A punto de cumplir los 30 años, ni presumo ni dejo de presumir de no haber tenido un novio estable que me permitiese mantener conversaciones con mis amigas del tipo: “¡Ah! Me he comprado este conjuntito de lencería para celebrar nuestro aniversario… ¡Le va a encantar!”.
Quizás ese cliché, ese afán por estar guapas a los ojos de la pareja o del “amigo especial” de turno, es lo que convierte a estas pequeñas piezas de tela en algo especialmente morboso, casi prohibido. Al menos, es lo que hasta hace poco me decían desde el escaparate tanta seda y encaje: “Cova… O te echas novio o no nos podrás poner nunca. Cova… ni nos mires, ¿para qué nos vas a comprar si no hay nadie para lucirnos?”.

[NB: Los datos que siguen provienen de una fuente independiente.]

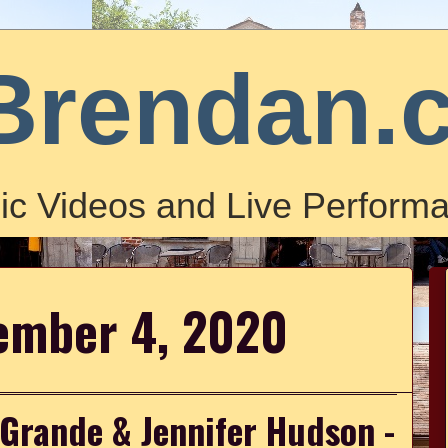
Brendan.
ic Videos and Live Performa
cember 4, 2020
 Grande & Jennifer Hudson -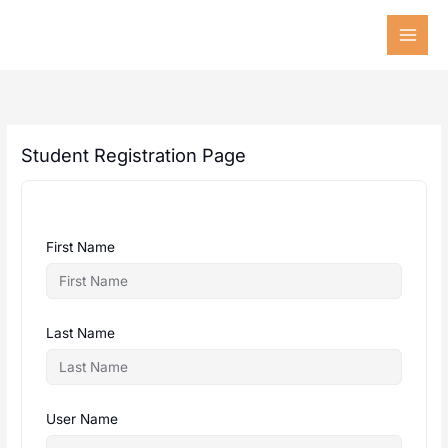
Skip
to
content
Student Registration Page
First Name
Last Name
User Name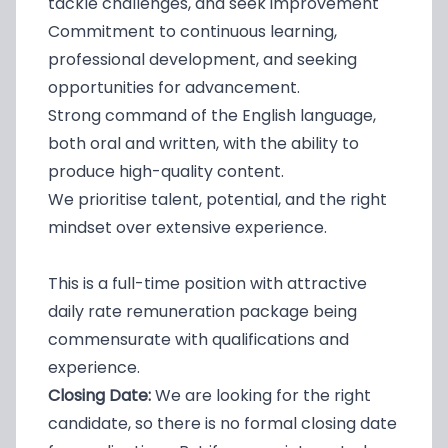
tackle challenges, and seek improvement
Commitment to continuous learning,
professional development, and seeking
opportunities for advancement.
Strong command of the English language,
both oral and written, with the ability to
produce high-quality content.
We prioritise talent, potential, and the right
mindset over extensive experience.
This is a full-time position with attractive
daily rate remuneration package being
commensurate with qualifications and
experience.
Closing Date:
We are looking for the right
candidate, so there is no formal closing date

Así que me volví práctica. Y empecé a comprar bragas del Primark, de las de pack, ni siquiera las medianamente elegantes. Mi ropa interior se basaba en colores disparejos, corazones y estrellas, anclas y círculos de diferentes tamaños que lucían de lo más bonitos en mis partes nobles. Y es que, ¿para qué gastarse dinero en algo que sólo vas a ver tú?

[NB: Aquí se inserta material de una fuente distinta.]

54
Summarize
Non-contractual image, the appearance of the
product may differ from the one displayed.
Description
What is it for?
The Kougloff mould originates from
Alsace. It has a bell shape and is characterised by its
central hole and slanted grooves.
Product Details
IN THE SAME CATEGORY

Internet y algunas revistas de moda tampoco ayudan a destronar este arcaico pensamiento. Solamente el amo y señor Google nos muestra, en los primeros resultados de una búsqueda básica sobre estadísticas de lencería, perlas del estilo: “Ropa interior que los hombres aman” o “¿a los hombres les gusta que te pongas ropa interior sexy?”. No me quiero ni imaginar la indignación de las mujeres homosexuales, a las que probablemente les importe muy poco el gusto de los varones en estos menesteres.
Así que yo, la que va a comprar al súper en pijama sin ningún tipo de pudor, con calcetines de diferentes colores y un aspecto de traficante de drogas bastante amateur…

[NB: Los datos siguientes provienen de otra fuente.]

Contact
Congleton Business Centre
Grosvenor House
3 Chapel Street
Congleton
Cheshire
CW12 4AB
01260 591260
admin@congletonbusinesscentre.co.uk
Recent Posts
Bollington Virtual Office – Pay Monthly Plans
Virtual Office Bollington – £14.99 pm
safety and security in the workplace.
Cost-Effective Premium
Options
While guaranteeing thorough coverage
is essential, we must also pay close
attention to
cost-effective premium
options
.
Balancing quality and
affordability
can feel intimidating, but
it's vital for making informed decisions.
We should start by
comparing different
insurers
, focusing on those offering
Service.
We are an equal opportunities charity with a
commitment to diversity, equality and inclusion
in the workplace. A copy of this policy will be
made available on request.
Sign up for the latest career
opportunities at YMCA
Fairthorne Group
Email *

Yo, la que sonríe tímidamente al dependiente guapo de la tienda, que siempre me devuelve la mirada con una mezcla de terror y miedo, mientras luzco con brío mi pantalón con búhos de colores…
Yo, la defensora acérrima de las bragas de 2 libras (vivo en Inglaterra) y sujetadores básicos con, eso sí, bastante relleno… empecé a desear el tacto de algo que no fuese algodón puro en mi piel.
Así que, al más estilo Eddie Redmayne en «La Chica Danesa», me escapé al centro de Londres a probar, sólo por curiosidad, esas prendas que las mujeres con pareja se compran como excusa para deleitar a sus medias naranjas.
Y allí descubrí gratamente que las solteras no estamos destinadas a una vida de ositos y prendas desteñidas y que nuestros pechos se merecen más que un sostén que cumpla su trabajo de manera eficiente, como tantos ejecutivos de la City que caminan por la calle con cara de haberse comido dos limones agrios.
En la tienda de Ann Summers, conocida por su colección de ropa sexy y juguetes eróticos, Simran Judge, una dependienta muy jovencita y bastante feminista, me habló del perfil de clientes que acuden al local. “No necesitas una etiqueta para ser sexy. Todas las mujeres se dan un capricho porque se quieren sentir mejor con sus cuerpos. Da igual que sean solteras o tengan pareja. El perfil de nuestros clientes es muy variado.”
Y así lo parecía. Mujeres de mediana edad, alguno que otro hombre despistado entre cueros y encajes, jovencitas que se ponían coloradas y reían nerviosas ante determinados artículos subidos de tono y sofisticadas féminas con faldas lápiz y tacones de aguja, se entremezclaban en una atmósfera caracterizada por ruido de perchas y música sensual.
Volví a casa con la cuenta bancaria un poquito más pobre y una sonrisa de oreja a oreja en la cara. Puse a todo volumen la canción de “All that Jazz” de Chicago y, cual vedette en sus mejores tiempos, me probé el conjunto sexy de lencería negra que acababa de adquirir. Para no perder las viejas costumbres, lo acompañé con el pantalón de pijama de búhos y mi ya conocido look de yonqui venida a menos y fui al súper a comprar el pan.
El chico guapo estaba detrás de la caja. Como todos los días le miré, pero esta vez me sentía guapa y sexy. Acompañé mi sonrisa con un guiño de ojos y conseguí que se sonrojase y me devolviese una especie de mueca divertida.
Quizás algún día tenga la suerte de ver mi conjunto de encaje negro aunque, por ahora, soy yo y sólo yo la que sabe de su existencia. Y es que, este tipo de prendas vienen diferenciadas por el tallaje y el color, no por el estado civil o la condición sexual de cada uno.